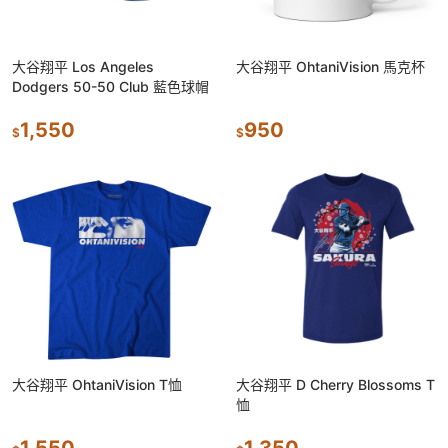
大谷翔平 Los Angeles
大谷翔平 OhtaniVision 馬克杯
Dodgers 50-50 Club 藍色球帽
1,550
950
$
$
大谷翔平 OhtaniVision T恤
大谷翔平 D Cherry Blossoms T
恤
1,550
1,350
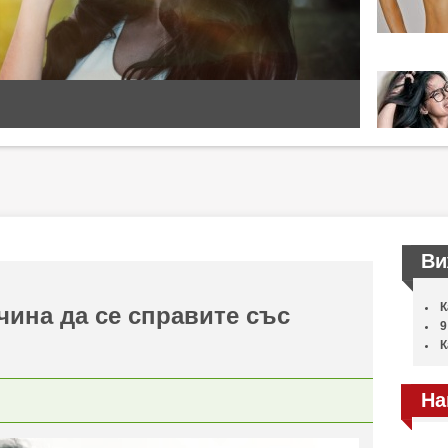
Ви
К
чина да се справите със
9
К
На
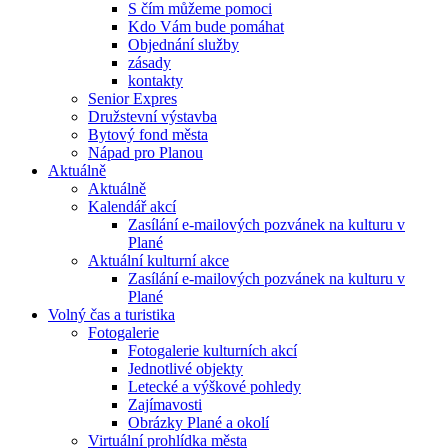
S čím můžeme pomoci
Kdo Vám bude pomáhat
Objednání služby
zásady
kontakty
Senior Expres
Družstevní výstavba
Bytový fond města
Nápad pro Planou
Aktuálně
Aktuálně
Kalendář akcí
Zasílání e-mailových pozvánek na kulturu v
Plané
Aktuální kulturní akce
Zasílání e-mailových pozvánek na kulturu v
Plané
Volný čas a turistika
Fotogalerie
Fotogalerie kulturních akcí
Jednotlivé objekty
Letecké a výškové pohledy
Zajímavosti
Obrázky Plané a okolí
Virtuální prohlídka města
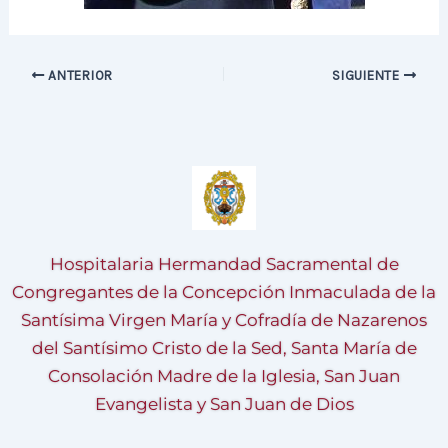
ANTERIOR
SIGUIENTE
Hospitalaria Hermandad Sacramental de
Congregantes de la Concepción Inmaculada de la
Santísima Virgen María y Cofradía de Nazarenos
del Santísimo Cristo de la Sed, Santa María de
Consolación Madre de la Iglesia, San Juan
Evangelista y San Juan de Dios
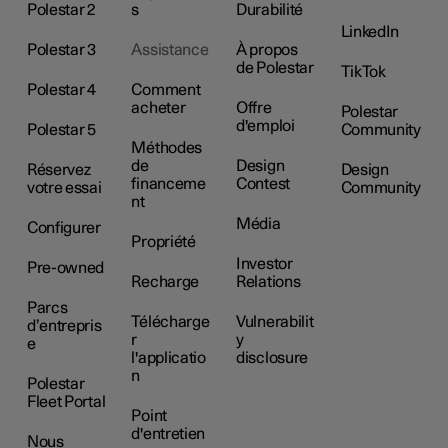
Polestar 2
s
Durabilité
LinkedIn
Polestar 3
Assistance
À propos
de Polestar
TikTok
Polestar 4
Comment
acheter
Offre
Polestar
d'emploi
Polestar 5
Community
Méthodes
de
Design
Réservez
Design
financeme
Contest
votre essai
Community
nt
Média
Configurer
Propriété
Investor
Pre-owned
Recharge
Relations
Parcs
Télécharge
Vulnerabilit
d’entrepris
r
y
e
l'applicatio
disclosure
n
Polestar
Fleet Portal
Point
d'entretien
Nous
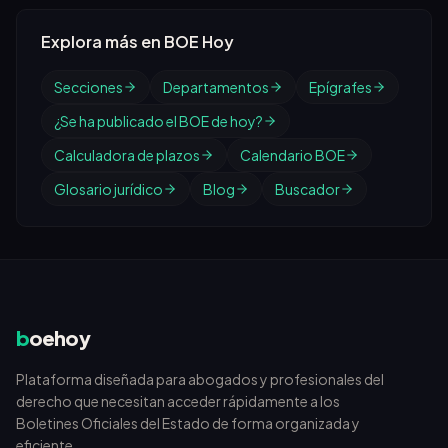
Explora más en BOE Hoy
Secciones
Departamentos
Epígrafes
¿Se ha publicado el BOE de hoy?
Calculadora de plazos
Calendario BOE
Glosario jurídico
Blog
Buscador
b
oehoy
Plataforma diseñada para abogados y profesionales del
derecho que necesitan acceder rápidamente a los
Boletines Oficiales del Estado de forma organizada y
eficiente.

********

The response should consist of the entries above, given again exactly and free of pictures.

> **Answer box**
大谷翔平 Los Angeles
大谷翔平 OhtaniVision 馬克杯
Dodgers 50-50 Club 藍色球帽
1,550
950
$
$
大谷翔平 OhtaniVision T恤
大谷翔平 D Cherry Blossoms T
恤
1,550
1,350
Ви
К
чина да се справите със
9
К
На
S čím můžeme pomoci
Kdo Vám bude pomáhat
Objednání služby
zásady
kontakty
Senior Expres
Družstevní výstavba
Bytový fond města
Nápad pro Planou
Aktuálně
Aktuálně
Kalendář akcí
Zasílání e-mailových pozvánek na kulturu v
Plané
Aktuální kulturní akce
Zasílání e-mailových pozvánek na kulturu v
Plané
Volný čas a turistika
Fotogalerie
Fotogalerie kulturních akcí
Jednotlivé objekty
Letecké a výškové pohledy
Zajímavosti
Obrázky Plané a okolí
Virtuální prohlídka města
ANTERIOR
SIGUIENTE
Hospitalaria Hermandad Sacramental de
Congregantes de la Concepción Inmaculada de la
Santísima Virgen María y Cofradía de Nazarenos
del Santísimo Cristo de la Sed, Santa María de
Consolación Madre de la Iglesia, San Juan
Evangelista y San Juan de Dios
Polestar 2
s
Durabilité
LinkedIn
Polestar 3
Assistance
À propos
de Polestar
TikTok
Polestar 4
Comment
acheter
Offre
Polestar
d'emploi
Polestar 5
Community
Méthodes
de
Design
Réservez
Design
financeme
Contest
votre essai
Community
nt
Média
Configurer
Propriété
Investor
Pre-owned
Recharge
Relations
Parcs
Télécharge
Vulnerabilit
d’entrepris
r
y
e
l'applicatio
disclosure
n
Polestar
Fleet Portal
Point
d'entretien
Nous
Explora más en BOE Hoy
Secciones
Departamentos
Epígrafes
¿Se ha publicado el BOE de hoy?
Calculadora de plazos
Calendario BOE
Glosario jurídico
Blog
Buscador
b
oehoy
Plataforma diseñada para abogados y profesionales del
derecho que necesitan acceder rápidamente a los
Boletines Oficiales del Estado de forma organizada y
eficiente.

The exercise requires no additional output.